Microsoft's decision to withhold Office has been interpreted as a defensive move to protect its own Surface tablets, which either come with Office (Surface 2) or can run the suite (Surface Pro 2). But if Bajarin, Gruber and others are correct -- that the iPad Air threatens traditional, Windows-powered notebooks -- Microsoft's move makes even more sense. It could be seen as a broader effort to defend against higher laptop cannibalization rates, which would threaten a major chunk of its Windows licensing franchise.
Even so, times are changing, said Mainelli. "As tablets become more functional, their imitations, whether the lack of Office or others, will A, fall away, and B, people will get comfortable doing more and more with their tablets."
That bodes ill for the PC industry, and for Microsoft -- not immediately, perhaps, but over time. Milanesi sees the timeline stretching out as long as five years.
Gruber, in a follow-up post Wednesday -- it's actually commentary appended to a link to Bajarin's Techpinions piece -- didn't offer a timetable, but said much the same.
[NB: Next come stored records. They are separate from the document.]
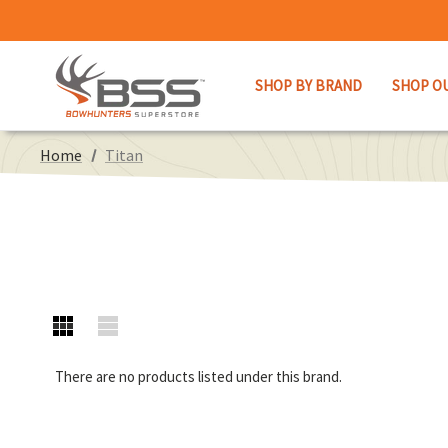
SHOP BY BRAND
SHOP O
Home
Titan
There are no products listed under this brand.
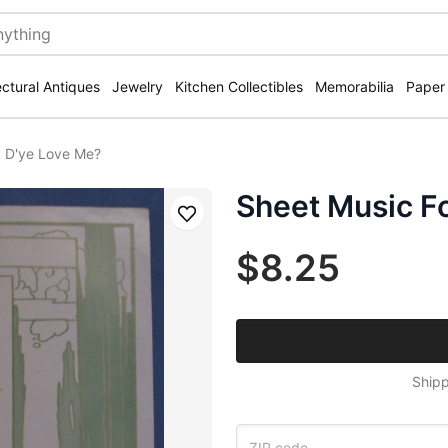
ectural Antiques
Jewelry
Kitchen Collectibles
Memorabilia
Paper
5 D'ye Love Me?
Sheet Music F
Save
$8.25
Shipp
"I see the iPad taking over the mass market from laptop PCs ... subtly," Gruber wrote. "I think it's more about people hanging on to old laptops for legacy tasks, spending their money now on new iPads, and then using their old laptops less and less over time. If you're thinking about this trend as switching cold turkey, dropping all Windows/Mac usage in lieu of iOS in one fell swoop, you're thinking about it wrong. It's a subtle weaning."